Segment Open

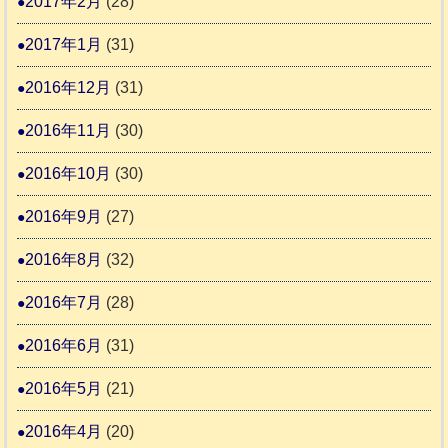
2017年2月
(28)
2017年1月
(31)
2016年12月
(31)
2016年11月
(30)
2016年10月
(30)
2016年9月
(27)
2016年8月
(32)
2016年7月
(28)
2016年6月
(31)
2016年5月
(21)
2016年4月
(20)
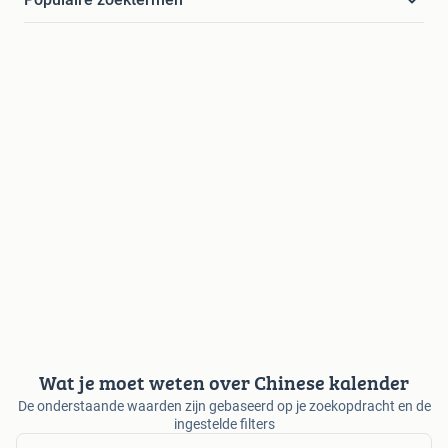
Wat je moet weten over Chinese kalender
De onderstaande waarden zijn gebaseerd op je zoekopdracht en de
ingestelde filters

Segment Closed
Segment Open

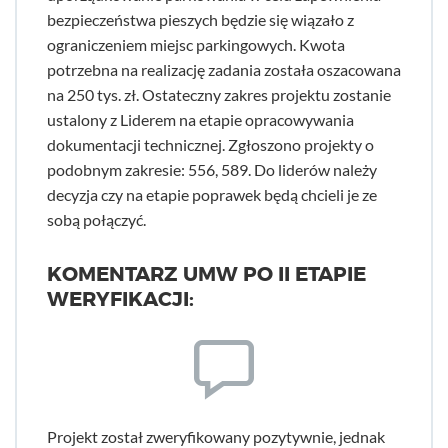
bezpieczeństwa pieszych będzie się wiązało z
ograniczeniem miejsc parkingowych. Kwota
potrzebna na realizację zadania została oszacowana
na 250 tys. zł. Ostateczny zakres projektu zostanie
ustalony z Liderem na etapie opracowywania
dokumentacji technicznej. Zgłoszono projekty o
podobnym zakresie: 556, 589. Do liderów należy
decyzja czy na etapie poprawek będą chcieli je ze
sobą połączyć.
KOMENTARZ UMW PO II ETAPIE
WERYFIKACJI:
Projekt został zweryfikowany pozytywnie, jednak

Segment Closed
Segment Open

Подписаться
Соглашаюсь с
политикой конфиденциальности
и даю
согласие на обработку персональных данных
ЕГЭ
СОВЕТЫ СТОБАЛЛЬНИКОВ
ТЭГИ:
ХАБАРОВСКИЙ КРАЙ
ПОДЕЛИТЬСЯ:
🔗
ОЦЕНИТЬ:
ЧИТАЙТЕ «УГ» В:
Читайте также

Segment Closed

§ **WHAT IS REQUIRED**:
Within the material above, the line with "Подписаться" opens the range and the line with "Читайте также" closes it; reproduce that range word for word.

§ **TASK SOLUTION**:
Подписаться
Соглашаюсь с
политикой конфиденциальности
и даю
согласие на обработку персональных данных
ЕГЭ
СОВЕТЫ СТОБАЛЛЬНИКОВ
ТЭГИ:
ХАБАРОВСКИЙ КРАЙ
ПОДЕЛИТЬСЯ:
🔗
ОЦЕНИТЬ:
ЧИТАЙТЕ «УГ» В:
Читайте также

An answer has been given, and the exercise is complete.